Doldurur ama… Hareketi de zafiyete uğratır, giderek daha fazla kitlenin bu kez meydanları boşaltmasına neden olur.
Şurası bir gerçek;
- Siyasi rejim ve iktidarı siyasi muhalefetle bütünleşemeyen, siyasi önderlikten yoksun kitleleri, başıboş kontrolsüz bir kalabalığa dönüştürmek ve ortaya çıkan disiplinsizlik ile lidersiz örgütlülüğü dağıtmak için hiç de zorlanmayacaktır.
Böylelikle bundan sonraki eylemlere halkın yoğun kitlesel katılımını tekrar sağlamak da kolay kolay mümkün olmayacaktır.
* * *
Şimdi… Bu haliyle “Sendikal Platform” eylem disipliniyle otoriteyi hiçbir zaman sağlayamayacaktır. Bu birlikteliğin yapısı homojen olmadığı gibi;
Herhangi bir sendikanın bir adım daha öne çıkıp, otorite ve disiplini bir ölçüde olsun kontrol edebilme durumu da yok… İrili ufaklı bütün sendikalar “Sendikal Platform” çatısı altında “mutlak eşitlik” temelinde yer alıyorlar.
Söz söyleme hakkı bakımından bu durum anlayışla karşılansa da;
Mesele, eylem alanlarının disiplini ve otorite noktasına gelince… Ciddi zafiyetlere yol açmaktadır. Hemen her sendikanın kolladığı, sempati duyduğu farklı gruplar söz konusu olur eylem alanlarında…
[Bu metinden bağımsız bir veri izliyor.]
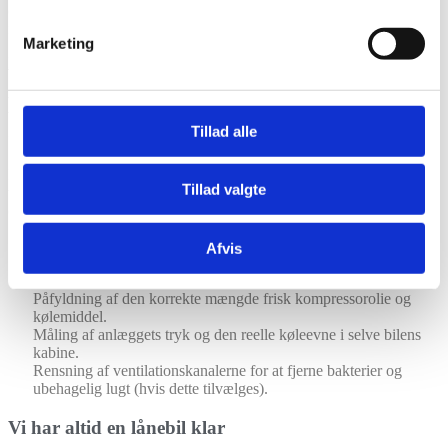
en grundig aircondition service Aalborg sikrer vi, at dit system
fungerer fejlfrit og afgiver ren, kølig luft.
Marketing
Book en tid
Hvorfor er det vigtigt at vedligeholde sit
anlæg?
Tillad alle
Når du overlader din bil til os, gennemgår vi anlægget grundigt, så
Tillad valgte
vi er sikre på, at det yder optimalt. Vi udfører blandt andet følgende
opgaver:
Tømning af systemet for gammelt kølemiddel og eventuel fugt.
Afvis
Vakuumtest og sporing af eventuelle utætheder i slanger og
samlinger.
Påfyldning af den korrekte mængde frisk kompressorolie og
kølemiddel.
Måling af anlæggets tryk og den reelle køleevne i selve bilens
kabine.
Rensning af ventilationskanalerne for at fjerne bakterier og
ubehagelig lugt (hvis dette tilvælges).
Vi har altid en lånebil klar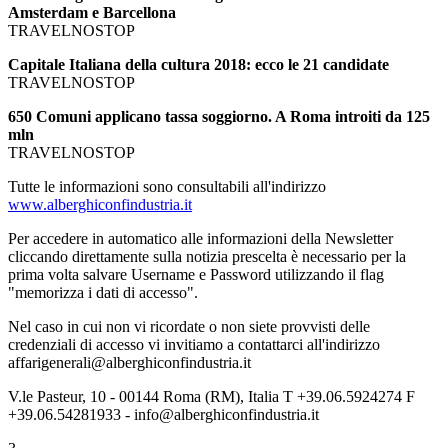
Amsterdam e Barcellona
TRAVELNOSTOP
Capitale Italiana della cultura 2018: ecco le 21 candidate
TRAVELNOSTOP
650 Comuni applicano tassa soggiorno. A Roma introiti da 125
mln
TRAVELNOSTOP
Tutte le informazioni sono consultabili all'indirizzo
www.alberghiconfindustria.it
Per accedere in automatico alle informazioni della Newsletter
cliccando direttamente sulla notizia prescelta è necessario per la
prima volta salvare Username e Password utilizzando il flag
"memorizza i dati di accesso".
Nel caso in cui non vi ricordate o non siete provvisti delle
credenziali di accesso vi invitiamo a contattarci all'indirizzo
affarigenerali@alberghiconfindustria.it
V.le Pasteur, 10 - 00144 Roma (RM), Italia T +39.06.5924274 F
+39.06.54281933 - info@alberghiconfindustria.it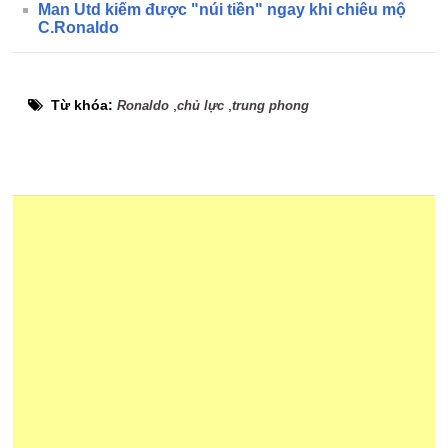
Man Utd kiếm được "núi tiền" ngay khi chiêu mộ
C.Ronaldo
Từ khóa:
,
,
Ronaldo
chủ lực
trung phong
Ve birisinin kolladığına, yekdiğerinin söz geçirmesi mümkün olmaz, dahası “platformun” sözde yara almaması için böyle bir girişimde dahi bulunmaktan geri dururlar.
Böyle olunca da, demokratik hareketlilik karşısında “kontra mevzilerini” iyi tahkim eden siyasi rejimle iktidarları, hareketin en yumuşak karnı olan siyasi önderlik, otorite ve disiplin boşluğunu kullanarak provokasyonlarını devreye sokar ve sonuçta önce “Habeş Ordusu” görüntüsü ortaya çıkar, ardından da kaçınılmaz dağılma…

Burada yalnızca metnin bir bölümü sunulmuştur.